6.- There are several areas in the manuscript where the authors correlate physiological and clinical measures, and state that there are no significant interactions (without giving specifics of the comparisons made). Please state if the comparisons were corrected for multiple comparisons and if so, how many. This is especially important given that their correlation only just reaches statistical significance (p=0.04).
RESPONSE
We have clarified the Methods section on which variables were included.  We used false discovery rate to correct for multiple comparisons in our exploratory correlation analysis.

7.- Please include a table of the behavioural results including p(inhibit), SSRT, SSD, reaction times, error rates.
RESPONSE
We have included these results in Table 2, including p values.
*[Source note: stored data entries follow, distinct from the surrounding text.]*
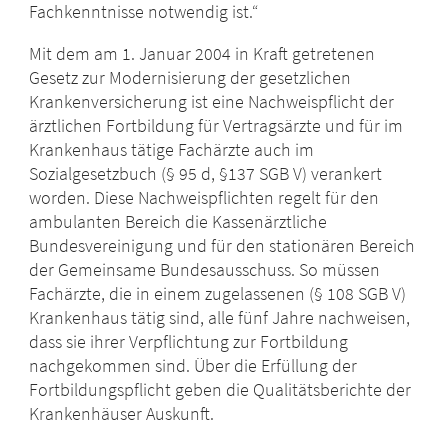
Fachkenntnisse notwendig ist.“
Mit dem am 1. Januar 2004 in Kraft getretenen
Gesetz zur Modernisierung der gesetzlichen
Krankenversicherung ist eine Nachweispflicht der
ärztlichen Fortbildung für Vertragsärzte und für im
Krankenhaus tätige Fachärzte auch im
Sozialgesetzbuch (§ 95 d, §137 SGB V) verankert
worden. Diese Nachweispflichten regelt für den
ambulanten Bereich die Kassenärztliche
Bundesvereinigung und für den stationären Bereich
der Gemeinsame Bundesausschuss. So müssen
Fachärzte, die in einem zugelassenen (§ 108 SGB V)
Krankenhaus tätig sind, alle fünf Jahre nachweisen,
dass sie ihrer Verpflichtung zur Fortbildung
nachgekommen sind. Über die Erfüllung der
Fortbildungspflicht geben die Qualitätsberichte der
Krankenhäuser Auskunft.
8.- If p(inhibit) deviates from 0.5, then the authors may want to consider using the integration method rather than the mean method for calculation of the SSRT.
RESPONSE
Our p(inhibit) did not deviate from 0.5. For completeness, we also repeated the analysis using the integration method.  The integration method was performed using an R package called SSRTcalc ( Leontyev, A (2021). SSRTcalc: Easy SSRT Calculation in R. R package version 4.1.0. https://cran.r-project.org/web/packages/SSRTcalc).
The correlation between means/integration method SSRT is highly significant (rho = 0.9, p < 0.0001). Repeat analysis using SSRT_integration_method did not change our results. Since our p(inhibit) did not deviate significantly from 0.5, we chose to keep the means method SSRT for Results.
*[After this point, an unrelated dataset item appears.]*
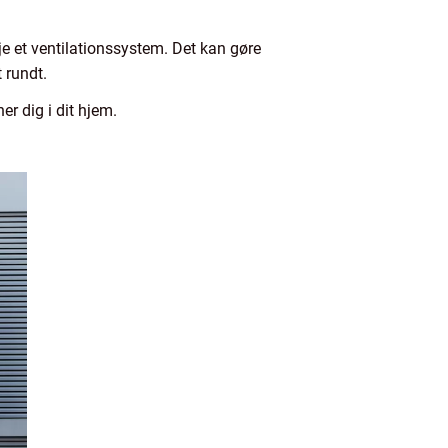
veje et ventilationssystem. Det kan gøre
t rundt.
r dig i dit hjem.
9.- Preparation of stopping process: I understand why the authors have looked at the time-period between 0 and 300ms (because the stop signal can appear anytime between 300 and 700ms. I wonder if the authors are missing out on significant information about movement preparation by not extending the timepoint beyond 300ms. Indeed, the mean SSD for each participant will be known and instead, the analysis can be re-performed from 0ms to the mean SSD for each participant.
RESPONSE
We thank the reviewer for this interesting suggestion. We repeated our analysis using the mean SSD. The correlation of these EEG power changes and clinical symptoms were not significant. Therefore, our overall findings remained unchanged. We speculate that one of the explanations could be that using the mean SSD could still result in contamination of the EEG power with activity from reactive inhibition. In a single subject, the trial SSD will be shorter than the mean SSD for the subject in about 50% of the stop trials. Since we extracted EEG power after collapsing all stop trials, the period from 0 ms to the mean SSD is likely to include EEG data from some trials in which the stop signal has already been presented, triggering reactive inhibition mechanisms. For this reason, we have kept the analysis up to 300 ms in the manuscript.

Round 2

Reviewer 1 Report
The authors satisfied all my requests

Reviewer 2 Report
The authors addressed my suggested reviews/concerns adequately.